Wednesday, March 10, 2010

The Gaze of the Lense and the Visual Politics of the Prayer Vigil

The Organization of the North East (ONE) and The Edgewater Community Religious Association (ECRA) held a 30 minute prayer vigil Monday March 8th, outside the Somerset in response to the 30 day notice given to residents as it is being closed down. The Somerset is a home that has been the residence for nearly 300 people living with mental illness. Here is a Chicago Tribune Article on the closing On March 9th we met with Alderman Smith and were able to get a greater sense of what was going on and assured that the needs and desires of the residents where being addressed and that mental health workers were involved in the transition. While the moving of the residents was happening rapidly it was not indiscriminately and without regard to the needs and desires of the residents.

Though my thoughts are more on the prayer vigil itself, and the role of the camera in meaning and reality creation. Not to down play the importance of the issue of the closing of the Somerset, I was at the vigil because I believe the importance of this. I arrived at the Somerset almost 10 minutes before the 5 pm stated start time of the vigil and the news trucks and camera's were there. I hadn't really thought about it but I realized that I hadn't thought about news crews being present, but that made sense. I approached my colleagues who had arrived before I and I was handed a song sheet and one had a tambourine. A few more clergy showed up from ECRA. 5 o'cklock had now rolled around and the pastors who were going to speak and pray were consulting to be sure all knew what they were going to do.

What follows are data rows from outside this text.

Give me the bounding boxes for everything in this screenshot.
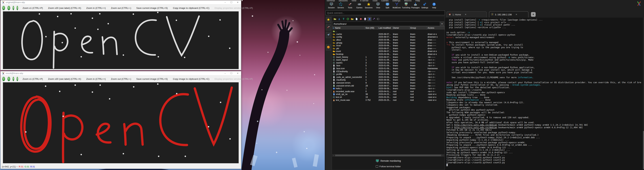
file-toolbar-newfolder-button[interactable] [350, 17, 354, 21]
file-toolbar-parentfolder-button[interactable] [333, 17, 337, 21]
toolbar-packages-button[interactable]: Packages [411, 2, 420, 10]
column-header-access[interactable]: Access [427, 26, 444, 30]
toolbar-button-zoom-x30[interactable]: Zoom x30 (see label) (CTRL+X) [48, 78, 81, 80]
new-tab-button[interactable]: + [531, 12, 536, 17]
image-canvas-result[interactable] [3, 82, 239, 163]
file-row-[interactable]: t.. [332, 30, 444, 33]
toolbar-button-copy-image-to-clipboard[interactable]: Copy image to clipboard (CTRL+C) [173, 7, 209, 9]
scroll-right-arrow[interactable]: › [442, 154, 444, 156]
path-input[interactable] [332, 22, 440, 26]
file-toolbar-book-button[interactable] [368, 17, 371, 21]
minimize-button[interactable]: – [224, 1, 226, 4]
maximize-button[interactable]: ☐ [230, 72, 232, 74]
file-row-test-music-wav[interactable]: test_music.wav3 7522025-03-25...rootroot… [332, 98, 444, 102]
toolbar-button-zoom-out[interactable]: Zoom out (CTRL+-) [111, 7, 131, 9]
toolbar-button-save-current-image[interactable]: Save current image (CTRL+S) [136, 78, 168, 80]
terminal-scrollbar[interactable] [643, 18, 644, 170]
pan-right-button[interactable]: → [8, 6, 10, 10]
column-header-group[interactable]: Group [410, 26, 427, 30]
pan-right-button[interactable]: → [8, 77, 10, 81]
pan-left-button[interactable]: ← [2, 77, 5, 81]
toolbar-games-button[interactable]: Games [355, 2, 364, 10]
file-row-recorded-audio-wav[interactable]: recorded_audio.wav02025-04-01...rootroot… [332, 90, 444, 93]
pan-left-button[interactable]: ← [2, 6, 5, 10]
toolbar-button-zoom-x30[interactable]: Zoom x30 (see label) (CTRL+X) [48, 7, 81, 9]
close-button[interactable]: ✕ [237, 72, 239, 74]
menu-view[interactable]: View [352, 0, 356, 2]
file-row-gnupg[interactable]: .gnupg2025-03-06...linarolinarodrwx-----… [332, 41, 444, 44]
sidebar-plane-button[interactable] [326, 32, 331, 38]
menu-macros[interactable]: Macros [404, 0, 412, 2]
close-button[interactable]: ✕ [237, 1, 239, 4]
terminal-output[interactable]: pip install [options] -r <requirements f… [445, 18, 644, 170]
file-row-bash-history[interactable]: .bash_history12025-08-07...linarolinaro-… [332, 56, 444, 58]
toolbar-sessions-button[interactable]: Sessions [364, 2, 374, 10]
sidebar-tools-button[interactable] [326, 24, 331, 30]
pan-down-button[interactable]: ↓ [16, 77, 18, 81]
file-row-iceauthority[interactable]: .ICEauthority02025-03-06...linarolinaro-… [332, 70, 444, 73]
follow-terminal-folder-option[interactable]: Follow terminal folder [332, 165, 444, 168]
remote-monitoring-button[interactable]: Remote monitoring [332, 159, 444, 162]
pan-up-button[interactable]: ↑ [12, 77, 14, 81]
toolbar-tunneling-button[interactable]: Tunneling [402, 2, 411, 10]
file-toolbar-delete-button[interactable] [359, 17, 363, 21]
toolbar-settings-button[interactable]: Settings [420, 2, 430, 10]
file-row-config[interactable]: .config2025-08-07...linarolinarodrwxrwxr… [332, 36, 444, 38]
maximize-button[interactable]: ☐ [230, 1, 232, 4]
toolbar-button-zoom-x1[interactable]: Zoom x1 (CTRL+P) [22, 78, 43, 80]
file-toolbar-miniterm-button[interactable] [376, 17, 380, 21]
horizontal-scrollbar[interactable]: ‹ › [332, 154, 444, 156]
terminal-tab-3-192-168-2-156[interactable]: 3. 192.168.2.156✕ [489, 12, 528, 18]
file-row-cache[interactable]: .cache2025-08-07...linarolinarodrwxr-xr-… [332, 33, 444, 36]
file-row-bash-logout[interactable]: .bash_logout12025-01-09...linarolinaro-r… [332, 58, 444, 62]
tab-close-icon[interactable]: ✕ [465, 13, 466, 16]
pan-down-button[interactable]: ↓ [16, 6, 18, 10]
toolbar-button-zoom-out[interactable]: Zoom out (CTRL+-) [111, 78, 131, 80]
titlebar-result[interactable]: result@linaro-alip – ☐ ✕ [0, 71, 241, 76]
toolbar-session-button[interactable]: Session [327, 2, 336, 10]
scroll-left-arrow[interactable]: ‹ [332, 154, 335, 156]
file-toolbar-upload-button[interactable] [342, 17, 346, 21]
file-toolbar-download-button[interactable] [337, 17, 341, 21]
toolbar-button-copy-image-to-clipboard[interactable]: Copy image to clipboard (CTRL+C) [173, 78, 209, 80]
file-row-face-icon[interactable]: .face.icon12025-01-09...linarolinarolrwx… [332, 67, 444, 70]
file-row-sudo-as-admin-successful[interactable]: .sudo_as_admin_successful02025-03-06...l… [332, 76, 444, 79]
file-row-profile[interactable]: .profile12025-01-09...linarolinaro-rw-r-… [332, 73, 444, 76]
menu-help[interactable]: Help [415, 0, 420, 2]
pan-up-button[interactable]: ↑ [12, 6, 14, 10]
menu-terminal[interactable]: Terminal [326, 0, 335, 2]
menu-games[interactable]: Games [381, 0, 388, 2]
file-toolbar-newfile-button[interactable] [354, 17, 358, 21]
column-header-name[interactable]: ▼Name [332, 26, 365, 30]
file-row-hello-c[interactable]: Chello.c12025-08-08...linarolinaro-rw-r-… [332, 87, 444, 90]
toolbar-view-button[interactable]: View [374, 2, 383, 10]
sidebar-star-button[interactable] [326, 17, 331, 23]
tab-close-icon[interactable]: ✕ [516, 13, 517, 16]
toolbar-button-zoom-x1[interactable]: Zoom x1 (CTRL+P) [22, 7, 43, 9]
toolbar-tools-button[interactable]: Tools [345, 2, 354, 10]
file-row-local[interactable]: .local2025-03-06...linarolinarodrwx-----… [332, 44, 444, 47]
follow-terminal-checkbox[interactable] [376, 165, 378, 168]
column-header-owner[interactable]: Owner [392, 26, 410, 30]
toolbar-button-save-current-image[interactable]: Save current image (CTRL+S) [136, 7, 168, 9]
file-row-xauthority[interactable]: .Xauthority12025-08-08...linarolinaro-rw… [332, 78, 444, 82]
toolbar-servers-button[interactable]: Servers [336, 2, 345, 10]
toolbar-help-button[interactable]: ?Help [430, 2, 439, 10]
file-toolbar-rename-button[interactable]: A [363, 17, 367, 21]
file-toolbar-refresh-button[interactable] [346, 17, 350, 21]
file-row-bashrc[interactable]: .bashrc32025-01-09...linarolinaro-rw-r--… [332, 62, 444, 64]
file-row-dbus[interactable]: .dbus2025-03-06...linarolinarodrwx------ [332, 38, 444, 42]
toolbar-split-button[interactable]: Split [383, 2, 392, 10]
menu-x-server[interactable]: X server [360, 0, 368, 2]
minimize-button[interactable]: – [224, 72, 226, 74]
toolbar-button-zoom-in[interactable]: Zoom in (CTRL++) [86, 78, 106, 80]
image-canvas-original[interactable] [3, 12, 239, 69]
menu-tools[interactable]: Tools [372, 0, 378, 2]
titlebar-original[interactable]: original@linaro-alip – ☐ ✕ [0, 0, 241, 4]
file-row-smdt-spi-rw[interactable]: smdt_spi_rw382025-03-25...rootroot-rwxr-… [332, 93, 444, 96]
quick-connect-input[interactable] [326, 12, 445, 14]
menu-settings[interactable]: Settings [392, 0, 400, 2]
file-row-xsession-errors[interactable]: .xsession-errors92025-08-08...linarolina… [332, 82, 444, 84]
toolbar-multiexec-button[interactable]: MultiExec [392, 2, 402, 10]
path-dropdown-button[interactable]: ▼ [440, 22, 444, 26]
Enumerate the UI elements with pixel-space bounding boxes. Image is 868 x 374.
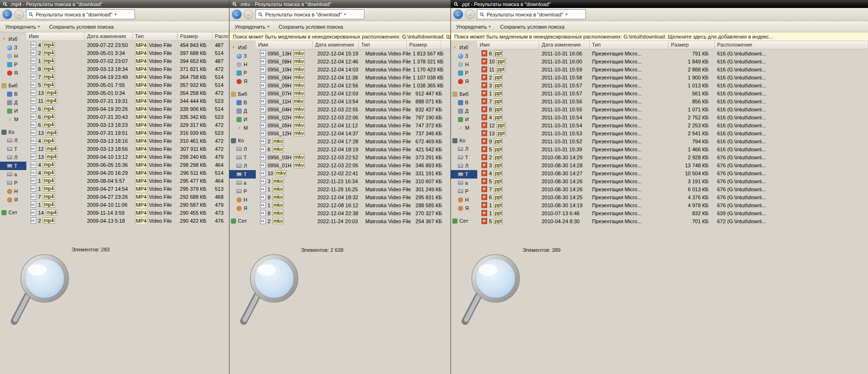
organize-button[interactable]: Упорядочить ▾ — [5, 24, 39, 30]
file-row[interactable]: 6mkv2022-12-04 18:19Matroska Video File4… — [256, 145, 450, 153]
column-header-Имя[interactable]: Имя — [26, 32, 85, 40]
file-row[interactable]: 2mkv2022-12-04 17:28Matroska Video File6… — [256, 137, 450, 145]
column-header-Размер[interactable]: Размер — [178, 32, 213, 40]
sidebar-item-6[interactable]: В — [0, 90, 26, 98]
file-row[interactable]: P1ppt2010-08-30 14:19Презентация Micro..… — [477, 201, 868, 209]
sidebar-item-19[interactable]: Сет — [229, 217, 256, 225]
sidebar-item-12[interactable]: Т — [451, 153, 477, 162]
file-row[interactable]: P5ppt2011-10-31 15:39Презентация Micro..… — [477, 145, 868, 153]
chevron-down-icon[interactable]: ▾ — [566, 12, 568, 16]
file-row[interactable]: 1mp42009-08-04 5:57MP4 Video File295 477… — [26, 177, 229, 185]
indexing-notification-bar[interactable]: Поиск может быть медленным в неиндексиро… — [451, 32, 868, 41]
sidebar-item-17[interactable]: Н — [0, 187, 26, 195]
sidebar-item-14[interactable]: Т — [229, 170, 256, 179]
file-row[interactable]: 0956_03Hmkv2022-12-03 22:52Matroska Vide… — [256, 153, 450, 161]
organize-button[interactable]: Упорядочить ▾ — [235, 24, 269, 30]
sidebar-item-13[interactable]: Л — [229, 162, 256, 170]
file-row[interactable]: 2mp42009-04-13 5:18MP4 Video File290 422… — [26, 217, 229, 225]
file-row[interactable]: 1mkv2022-12-08 16:12Matroska Video File2… — [256, 201, 450, 209]
chevron-down-icon[interactable]: ▾ — [115, 12, 117, 16]
sidebar-item-0[interactable]: Изб — [229, 43, 256, 52]
sidebar-item-0[interactable]: Изб — [0, 35, 26, 43]
column-header-Дата изменения[interactable]: Дата изменения — [313, 41, 359, 49]
sidebar-item-12[interactable]: Т — [0, 145, 26, 153]
sidebar-item-2[interactable]: Н — [229, 60, 256, 69]
file-row[interactable]: P13ppt2011-10-31 15:53Презентация Micro.… — [477, 129, 868, 137]
sidebar-item-16[interactable]: Р — [229, 187, 256, 195]
forward-button[interactable]: → — [244, 9, 253, 19]
sidebar-item-9[interactable]: М — [229, 124, 256, 132]
sidebar-item-10[interactable]: Ко — [229, 136, 256, 145]
file-row[interactable]: 4mp42009-06-05 15:36MP4 Video File298 29… — [26, 161, 229, 169]
sidebar-item-7[interactable]: Д — [451, 107, 477, 115]
sidebar-item-7[interactable]: Д — [229, 107, 256, 115]
chevron-down-icon[interactable]: ▾ — [344, 12, 346, 16]
file-row[interactable]: P2ppt2011-10-31 15:58Презентация Micro..… — [477, 73, 868, 81]
file-row[interactable]: 1mkv2022-11-29 16:25Matroska Video File3… — [256, 185, 450, 193]
file-row[interactable]: P10ppt2011-10-31 16:00Презентация Micro.… — [477, 57, 868, 65]
title-bar[interactable]: .ppt - Результаты поиска в "download" — [451, 0, 868, 8]
sidebar-item-19[interactable]: Сет — [0, 208, 26, 217]
file-row[interactable]: 1mp42009-04-27 14:54MP4 Video File295 37… — [26, 185, 229, 193]
title-bar[interactable]: .mp4 - Результаты поиска в "download" — [0, 0, 229, 8]
file-row[interactable]: 14mp42009-11-14 3:59MP4 Video File290 45… — [26, 209, 229, 217]
sidebar-item-3[interactable]: Р — [0, 60, 26, 69]
sidebar-item-1[interactable]: З — [451, 52, 477, 60]
sidebar-item-15[interactable]: а — [451, 179, 477, 187]
file-row[interactable]: P12ppt2011-10-31 15:54Презентация Micro.… — [477, 121, 868, 129]
file-row[interactable]: 2mp42009-05-01 3:34MP4 Video File397 688… — [26, 49, 229, 57]
sidebar-item-6[interactable]: В — [229, 98, 256, 107]
file-row[interactable]: P2ppt2010-08-30 14:29Презентация Micro..… — [477, 153, 868, 161]
file-row[interactable]: 7mp42009-04-19 23:49MP4 Video File364 75… — [26, 73, 229, 81]
file-row[interactable]: 0956_12Hmkv2022-12-04 14:37Matroska Vide… — [256, 129, 450, 137]
file-row[interactable]: 0956_08Hmkv2022-12-04 12:46Matroska Vide… — [256, 57, 450, 65]
file-row[interactable]: 0956_13Hmkv2022-12-04 15:19Matroska Vide… — [256, 49, 450, 57]
back-button[interactable]: ← — [2, 9, 12, 19]
file-row[interactable]: P1ppt2011-10-31 15:57Презентация Micro..… — [477, 89, 868, 97]
forward-button[interactable]: → — [465, 9, 475, 19]
file-row[interactable]: 1mp42009-04-10 11:06MP4 Video File290 58… — [26, 201, 229, 209]
file-row[interactable]: 0956_09Hmkv2022-12-04 12:56Matroska Vide… — [256, 81, 450, 89]
column-header-Дата изменения[interactable]: Дата изменения — [85, 32, 133, 40]
file-row[interactable]: 11mp42009-07-31 19:31MP4 Video File344 4… — [26, 97, 229, 105]
file-row[interactable]: 0956_07Hmkv2022-12-04 12:03Matroska Vide… — [256, 89, 450, 97]
sidebar-item-16[interactable]: Р — [451, 187, 477, 195]
file-row[interactable]: 0956_02Hmkv2022-12-03 22:06Matroska Vide… — [256, 113, 450, 121]
sidebar-item-8[interactable]: И — [229, 115, 256, 124]
file-row[interactable]: 3mkv2022-11-23 16:34Matroska Video File3… — [256, 177, 450, 185]
sidebar-item-3[interactable]: Р — [451, 69, 477, 77]
file-row[interactable]: P7ppt2010-08-30 14:26Презентация Micro..… — [477, 185, 868, 193]
save-search-button[interactable]: Сохранить условия поиска — [500, 24, 564, 30]
sidebar-item-4[interactable]: Я — [451, 77, 477, 86]
file-row[interactable]: 4mp42009-03-13 18:16MP4 Video File310 46… — [26, 137, 229, 145]
sidebar-item-2[interactable]: Н — [451, 60, 477, 69]
file-row[interactable]: 4mp42009-04-20 16:29MP4 Video File296 51… — [26, 169, 229, 177]
file-row[interactable]: 6mp42009-04-19 20:26MP4 Video File339 90… — [26, 105, 229, 113]
column-header-Тип[interactable]: Тип — [590, 41, 669, 49]
file-row[interactable]: P4ppt2011-10-31 15:54Презентация Micro..… — [477, 113, 868, 121]
file-row[interactable]: 13mp42009-05-01 0:34MP4 Video File354 25… — [26, 89, 229, 97]
sidebar-item-13[interactable]: Л — [0, 153, 26, 162]
sidebar-item-11[interactable]: Л — [451, 145, 477, 153]
sidebar-item-5[interactable]: Биб — [0, 81, 26, 90]
sidebar-item-5[interactable]: Биб — [229, 90, 256, 98]
sidebar-item-1[interactable]: З — [229, 52, 256, 60]
file-row[interactable]: 8mkv2022-12-04 22:38Matroska Video File2… — [256, 209, 450, 217]
sidebar-item-8[interactable]: И — [451, 115, 477, 124]
file-row[interactable]: 12mp42009-03-13 18:56MP4 Video File307 9… — [26, 145, 229, 153]
sidebar-item-4[interactable]: Я — [0, 69, 26, 77]
organize-button[interactable]: Упорядочить ▾ — [456, 24, 490, 30]
sidebar-item-18[interactable]: Я — [451, 204, 477, 212]
back-button[interactable]: ← — [453, 9, 463, 19]
column-header-Имя[interactable]: Имя — [256, 41, 313, 49]
address-bar[interactable]: Результаты поиска в "download" ▾ — [26, 9, 135, 19]
file-row[interactable]: 9mkv2022-12-04 18:32Matroska Video File2… — [256, 193, 450, 201]
indexing-notification-bar[interactable]: Поиск может быть медленным в неиндексиро… — [229, 32, 450, 41]
file-row[interactable]: 4mp42009-07-22 23:50MP4 Video File454 84… — [26, 41, 229, 49]
file-row[interactable]: 13mp42009-04-10 13:12MP4 Video File299 2… — [26, 153, 229, 161]
save-search-button[interactable]: Сохранить условия поиска — [278, 24, 343, 30]
file-row[interactable]: 6mp42009-03-13 18:23MP4 Video File329 31… — [26, 121, 229, 129]
forward-button[interactable]: → — [14, 9, 24, 19]
sidebar-item-15[interactable]: а — [0, 170, 26, 179]
file-row[interactable]: 0956_10Hmkv2022-12-04 14:03Matroska Vide… — [256, 65, 450, 73]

As the final preparations were made, and as the rest of the camera's were set up, I had the strange feeling that I was on a movie set, and I was an extra, with my colleagues who were going to speak and pray the actors with the lines. I was even handed by a "PA" the prop for the scene, a candle. We were even directed to move as a group to have the right placement in front of the Somerset so the cameras could get us along with the name of the Somerset in the shot. There was also a script, that those who spoke followed. Once we were done it was a wrap, and it was all over. It dawned on me that this prayer vigil was done for the camera.

There is some dissonance here for me, between the staged liturgy orchestrated for the camera, and the notion that a prayer vigil is a waiting and appealing to God, a watching (vigil) in prayer before God. While what we did seemed to be for and before not the gaze of God, but the Gaze of the camera, with the props the camera would recognize, with the scripted language that will appease an ear for sound bites.

Not to accuse my colleagues perhaps they were able to not be captured by the gaze of the camera and the ear of the sound bite. But I don't think I prayed to God there, I was too aware of that all this was scripted for the camera, that this was not a liturgy of worship of God, but a liturgy to appease the god of the dissemination of information and the god of being "on message". I understand the pragmatic reality of this, the need to mold an image (which was possibly not done very well, though we really probably needed more information to actually do have done that well, we were in part acting on partial and misinformation it seems.)

I left wondering why couldn't we have actually had a vigil planned spend hours in actual prayer not staged prayer for the camera, not banish the camera, maybe give a nod to the needs of image and the gaze of the lens and have some portion of the vigil ahve the orchestrated quality of the movie set rather than of the orchestrated quality of the work of the people in worship before their God. Perhaps if we had spent more time in prayer we'd have had a more reflective have allowed ourselves to see that we were acting on very little information, and really just reacting.

In the end I suppose I may be uncomfortable and oppose the use of prayer for such a specific act of visual power politics. It felt to me that the power of our prayer was sucked out that it had no life but the life the gaze of the lens would give it, and that seems to me to be walking a little too close to the line of idolatry. Or at least I could not escape at this prayer vigil the idolotary of the image of appearing to be in prayer in protest.